[Page images and extracted text]
□ □ □ □ □
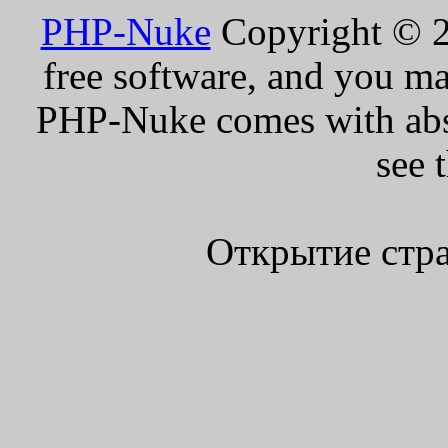
PHP-Nuke
Copyright © 20
free software, and you ma
PHP-Nuke comes with absol
see 
Открытие стра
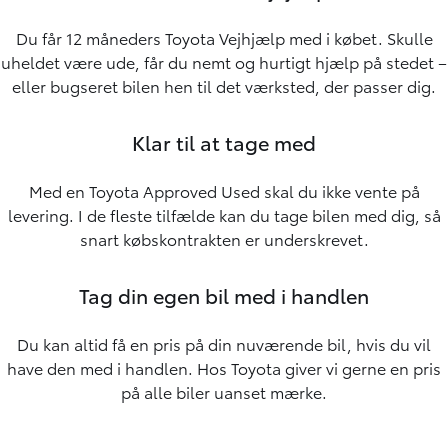
Du får 12 måneders Toyota Vejhjælp med i købet. Skulle
uheldet være ude, får du nemt og hurtigt hjælp på stedet –
eller bugseret bilen hen til det værksted, der passer dig.
Klar til at tage med
Med en Toyota Approved Used skal du ikke vente på
levering. I de fleste tilfælde kan du tage bilen med dig, så
snart købskontrakten er underskrevet.
Tag din egen bil med i handlen
Du kan altid få en pris på din nuværende bil, hvis du vil
have den med i handlen. Hos Toyota giver vi gerne en pris
på alle biler uanset mærke.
□ □ □ □ □
## Assigned task
Copy, without any change, the run of lines from the one with "Du får 12 måneders" through the end of the entries above.

## Exercise answer
Du får 12 måneders Toyota Vejhjælp med i købet. Skulle
uheldet være ude, får du nemt og hurtigt hjælp på stedet –
eller bugseret bilen hen til det værksted, der passer dig.
Klar til at tage med
Med en Toyota Approved Used skal du ikke vente på
levering. I de fleste tilfælde kan du tage bilen med dig, så
snart købskontrakten er underskrevet.
Tag din egen bil med i handlen
Du kan altid få en pris på din nuværende bil, hvis du vil
have den med i handlen. Hos Toyota giver vi gerne en pris
på alle biler uanset mærke.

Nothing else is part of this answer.